Last week my sister gave me a Greist zigzagger, in original box. It is a straight shank and I think it will fit my Singer 128. Today she called, and found a Singer zigzagger in original box for my 301, complete with instructions! She gave 50 cents for it! If the weather is good, I'll see her next weekend and I'll have a new toy to play with when I get home!


----------



## Macybaby (Jun 16, 2006)

That is a great deal! The Greist should fit your 128. I don't think they made them in long shank. I love hunting around in thrift and antique shops for stuff like that. Though I've managed to get way too many button holers! Now I'm looking for fashion disks for Singers because they will fit my 403A. 

I always open up the boxes and look inside. Last time I bought a box of Wards attachments - because it had a short shank darning foot in with the rest. I'll have to find a home for all the Signature attachments and cams, but the darning foot I'm keeping.


----------



## Katskitten (Aug 5, 2010)

I have a collection of button hollers.
From Singers, to Greist, to Kenmore, to other brands.
I have low shank, high shank, and slant shank.
Just for the fun of it here is a couple pics, if you don't mind, I do hate to but in to the conversation but I can't help it.
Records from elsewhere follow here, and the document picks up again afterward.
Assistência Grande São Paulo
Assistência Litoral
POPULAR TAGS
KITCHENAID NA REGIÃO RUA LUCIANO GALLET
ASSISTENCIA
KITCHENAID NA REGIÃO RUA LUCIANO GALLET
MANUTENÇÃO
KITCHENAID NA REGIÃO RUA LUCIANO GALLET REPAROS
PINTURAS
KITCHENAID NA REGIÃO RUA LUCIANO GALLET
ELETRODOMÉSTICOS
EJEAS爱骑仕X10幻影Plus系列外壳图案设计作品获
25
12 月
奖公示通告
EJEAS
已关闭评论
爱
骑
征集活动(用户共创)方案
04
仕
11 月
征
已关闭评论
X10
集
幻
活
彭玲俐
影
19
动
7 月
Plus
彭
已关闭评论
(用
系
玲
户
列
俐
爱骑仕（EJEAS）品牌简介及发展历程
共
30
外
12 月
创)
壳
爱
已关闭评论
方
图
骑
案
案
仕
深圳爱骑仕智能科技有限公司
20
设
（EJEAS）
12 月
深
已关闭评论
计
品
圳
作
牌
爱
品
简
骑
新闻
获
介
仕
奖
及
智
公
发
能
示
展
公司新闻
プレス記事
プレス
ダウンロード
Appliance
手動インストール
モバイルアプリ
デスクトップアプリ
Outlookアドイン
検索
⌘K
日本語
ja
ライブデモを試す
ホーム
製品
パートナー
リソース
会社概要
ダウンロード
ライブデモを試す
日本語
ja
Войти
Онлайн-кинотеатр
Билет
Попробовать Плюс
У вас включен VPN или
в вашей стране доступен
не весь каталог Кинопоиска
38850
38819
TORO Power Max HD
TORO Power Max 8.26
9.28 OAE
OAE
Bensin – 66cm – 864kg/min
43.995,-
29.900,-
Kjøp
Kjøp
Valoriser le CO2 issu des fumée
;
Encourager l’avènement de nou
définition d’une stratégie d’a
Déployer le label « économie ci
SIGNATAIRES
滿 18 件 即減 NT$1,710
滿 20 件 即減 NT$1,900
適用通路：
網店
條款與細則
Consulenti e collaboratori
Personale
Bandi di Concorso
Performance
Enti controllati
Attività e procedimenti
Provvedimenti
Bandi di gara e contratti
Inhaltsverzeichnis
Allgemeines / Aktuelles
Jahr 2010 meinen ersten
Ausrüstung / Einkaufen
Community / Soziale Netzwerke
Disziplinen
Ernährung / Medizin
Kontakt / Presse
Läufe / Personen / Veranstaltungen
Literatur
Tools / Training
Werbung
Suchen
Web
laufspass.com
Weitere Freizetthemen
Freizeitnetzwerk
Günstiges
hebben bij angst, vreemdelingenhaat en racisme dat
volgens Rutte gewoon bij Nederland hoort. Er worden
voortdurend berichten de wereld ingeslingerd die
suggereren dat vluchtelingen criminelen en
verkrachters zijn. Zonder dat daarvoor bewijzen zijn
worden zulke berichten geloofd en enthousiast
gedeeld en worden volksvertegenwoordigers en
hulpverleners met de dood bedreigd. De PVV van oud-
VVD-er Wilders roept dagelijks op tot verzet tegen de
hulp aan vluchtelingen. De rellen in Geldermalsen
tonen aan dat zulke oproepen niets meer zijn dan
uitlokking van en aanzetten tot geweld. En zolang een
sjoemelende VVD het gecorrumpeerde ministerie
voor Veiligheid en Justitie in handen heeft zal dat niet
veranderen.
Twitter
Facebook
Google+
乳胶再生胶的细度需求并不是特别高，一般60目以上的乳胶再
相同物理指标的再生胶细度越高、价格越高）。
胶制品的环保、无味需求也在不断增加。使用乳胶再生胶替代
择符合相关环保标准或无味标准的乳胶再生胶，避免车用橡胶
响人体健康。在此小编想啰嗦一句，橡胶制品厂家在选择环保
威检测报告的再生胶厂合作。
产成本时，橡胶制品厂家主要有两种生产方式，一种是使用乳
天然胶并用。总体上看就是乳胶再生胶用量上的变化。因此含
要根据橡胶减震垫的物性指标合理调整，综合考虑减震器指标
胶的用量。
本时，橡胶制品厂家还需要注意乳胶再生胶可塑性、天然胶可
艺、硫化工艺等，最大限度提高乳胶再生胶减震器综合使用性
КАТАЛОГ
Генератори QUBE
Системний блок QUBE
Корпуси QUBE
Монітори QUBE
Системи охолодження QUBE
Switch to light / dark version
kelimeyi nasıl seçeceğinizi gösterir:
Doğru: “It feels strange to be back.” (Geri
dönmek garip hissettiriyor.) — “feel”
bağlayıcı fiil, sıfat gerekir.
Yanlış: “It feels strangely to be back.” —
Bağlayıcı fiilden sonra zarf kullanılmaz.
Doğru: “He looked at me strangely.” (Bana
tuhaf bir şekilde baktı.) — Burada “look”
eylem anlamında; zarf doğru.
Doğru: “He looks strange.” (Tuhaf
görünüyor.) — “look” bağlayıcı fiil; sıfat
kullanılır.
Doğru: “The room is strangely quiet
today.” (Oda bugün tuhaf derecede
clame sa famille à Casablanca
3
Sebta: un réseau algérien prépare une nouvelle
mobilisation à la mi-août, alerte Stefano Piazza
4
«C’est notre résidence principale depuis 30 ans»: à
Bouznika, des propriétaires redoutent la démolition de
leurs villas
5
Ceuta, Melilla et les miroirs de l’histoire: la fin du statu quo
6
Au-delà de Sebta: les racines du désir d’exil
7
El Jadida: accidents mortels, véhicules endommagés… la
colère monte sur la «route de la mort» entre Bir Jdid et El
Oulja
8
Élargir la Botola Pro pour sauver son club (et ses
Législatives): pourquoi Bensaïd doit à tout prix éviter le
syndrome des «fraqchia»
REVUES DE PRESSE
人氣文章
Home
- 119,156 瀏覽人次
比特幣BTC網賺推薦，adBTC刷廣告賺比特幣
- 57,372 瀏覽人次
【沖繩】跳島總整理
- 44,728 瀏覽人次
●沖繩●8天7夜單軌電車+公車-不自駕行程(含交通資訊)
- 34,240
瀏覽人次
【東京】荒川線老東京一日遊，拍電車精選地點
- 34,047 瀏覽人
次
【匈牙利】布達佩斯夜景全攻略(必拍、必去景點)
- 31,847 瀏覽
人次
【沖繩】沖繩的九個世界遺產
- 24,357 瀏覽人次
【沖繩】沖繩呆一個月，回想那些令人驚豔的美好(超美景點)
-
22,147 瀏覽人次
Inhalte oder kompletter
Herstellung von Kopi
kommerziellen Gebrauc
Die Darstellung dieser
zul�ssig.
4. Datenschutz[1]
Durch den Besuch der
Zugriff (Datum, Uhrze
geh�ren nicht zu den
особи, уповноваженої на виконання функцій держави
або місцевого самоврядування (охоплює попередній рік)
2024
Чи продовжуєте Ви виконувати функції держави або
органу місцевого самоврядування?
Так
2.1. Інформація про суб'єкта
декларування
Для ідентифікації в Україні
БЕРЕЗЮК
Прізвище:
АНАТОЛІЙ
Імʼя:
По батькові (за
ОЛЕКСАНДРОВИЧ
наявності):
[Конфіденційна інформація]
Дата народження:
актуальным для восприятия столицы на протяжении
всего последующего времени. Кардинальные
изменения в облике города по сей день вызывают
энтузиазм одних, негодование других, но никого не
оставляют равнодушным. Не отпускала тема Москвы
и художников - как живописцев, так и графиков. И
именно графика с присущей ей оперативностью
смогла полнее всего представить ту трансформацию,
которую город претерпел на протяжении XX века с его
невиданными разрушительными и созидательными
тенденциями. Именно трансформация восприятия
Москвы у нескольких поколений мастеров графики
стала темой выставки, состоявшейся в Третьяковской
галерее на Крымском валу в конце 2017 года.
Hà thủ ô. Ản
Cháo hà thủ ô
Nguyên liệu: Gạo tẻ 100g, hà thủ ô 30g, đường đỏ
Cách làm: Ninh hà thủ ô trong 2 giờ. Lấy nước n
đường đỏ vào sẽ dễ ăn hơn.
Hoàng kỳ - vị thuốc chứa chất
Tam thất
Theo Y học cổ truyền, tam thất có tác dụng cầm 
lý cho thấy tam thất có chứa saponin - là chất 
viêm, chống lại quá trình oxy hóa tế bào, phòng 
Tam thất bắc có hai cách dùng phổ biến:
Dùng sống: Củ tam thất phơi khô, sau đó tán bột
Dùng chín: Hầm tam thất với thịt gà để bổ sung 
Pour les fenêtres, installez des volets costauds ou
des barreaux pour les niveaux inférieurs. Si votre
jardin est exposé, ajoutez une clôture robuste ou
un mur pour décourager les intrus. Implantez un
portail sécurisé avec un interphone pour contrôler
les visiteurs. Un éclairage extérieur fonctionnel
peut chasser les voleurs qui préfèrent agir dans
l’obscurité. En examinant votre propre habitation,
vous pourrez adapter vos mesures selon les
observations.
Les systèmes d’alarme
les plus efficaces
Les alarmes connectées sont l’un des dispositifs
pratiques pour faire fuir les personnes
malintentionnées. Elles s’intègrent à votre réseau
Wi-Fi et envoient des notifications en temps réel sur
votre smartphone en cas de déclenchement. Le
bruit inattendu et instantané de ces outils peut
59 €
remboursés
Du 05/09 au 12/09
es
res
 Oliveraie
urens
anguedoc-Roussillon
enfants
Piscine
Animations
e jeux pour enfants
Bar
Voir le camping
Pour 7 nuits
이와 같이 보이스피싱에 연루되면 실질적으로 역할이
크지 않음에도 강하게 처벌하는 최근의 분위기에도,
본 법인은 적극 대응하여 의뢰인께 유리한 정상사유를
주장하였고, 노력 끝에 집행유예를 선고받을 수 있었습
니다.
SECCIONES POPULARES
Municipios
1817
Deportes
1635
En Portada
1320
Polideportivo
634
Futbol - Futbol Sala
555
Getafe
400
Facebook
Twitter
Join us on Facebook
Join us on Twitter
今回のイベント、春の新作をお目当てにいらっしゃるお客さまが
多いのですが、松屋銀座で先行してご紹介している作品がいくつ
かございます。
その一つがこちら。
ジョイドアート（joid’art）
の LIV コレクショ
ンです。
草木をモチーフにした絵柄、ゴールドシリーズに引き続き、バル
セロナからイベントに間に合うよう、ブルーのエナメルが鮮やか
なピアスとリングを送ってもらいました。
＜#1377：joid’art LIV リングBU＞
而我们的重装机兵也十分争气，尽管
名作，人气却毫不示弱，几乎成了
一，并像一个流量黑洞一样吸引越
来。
I even have a pastel blue one to match my Singer 338:









Most of the US made ones were made by Greist. They badged them for almost everybody.
They are fun gizmos to use. They make a distinctive clackity clack as they do their thing.

Joe


----------



## Macybaby (Jun 16, 2006)

I'm looking for one with Viking on it now, have too many Singer low shank ones. Didn't mean to end up with as many as I did, but I kept finding them for like $1 so I'd pick them up. 

Once I have all the machines set up, I'm going to put together a set of attachments for each, and then divest myself of the rest. Mostly it's extras of the regular set the machines came with.

BTW - how many eyelet templates do you have? I have one, and keep hoping I'll find one tucked into a box with other stuff for sale cheap. I just picked up a set of 12 top hat cams, 10 of which I didn't have, so that is good. Also bidding on a box of misc attachments - seller does not know what they have, and mixed in with the singer junk is a bunch of older snap on Viking attachments that are hard to find. I still need one set of back clamp attachments, another hard to find item.


----------



## Maura (Jun 6, 2004)

I got two buttonholers with my old machines. Haven't used them yet. I guess I should make something with buttons.


----------



## Katskitten (Aug 5, 2010)

Macybaby,

I have begun the same things. Those machines that my wife and I are going to keep I've been putting together a set of presser feet and accessories for each of them.
I think I have our slant shank Singers covered, and several of the low shank machines. Two of our high shank machines came with accessories so I'm not to concerned about them.
The ones that are a pain in the keester are the old top clamp machines from days of yore.

There are 24 black Top Hat cams. The "0" cam is for those machines that do not have any built in stitches. It's a ZZ cam. The 1 though 23 cams are various patterns and stitches. For the Touch and Sews there is also a set of double white top hat cams. I have all the black top hats and many of the white ones.

I'm not sure how many Greist / Singer / Others button hole templates there is. I have many sets including several with 4 or 5, and one with 12 I think. My button hollers all have 4 or 5 and some have more. I've never laid them all out to see how many different ones there is.

Joe


----------



## Chixarecute (Nov 19, 2004)

Spent the weekend with my sister, the Singer zigzagger she found is not for a 301, but it fits the Featherweight and a few others. Absolutely mint in box, with manual. I'll have to keep searching.


----------



## Macybaby (Jun 16, 2006)

this is a neat site
http://www.singer301.com/accessories/default.html


----------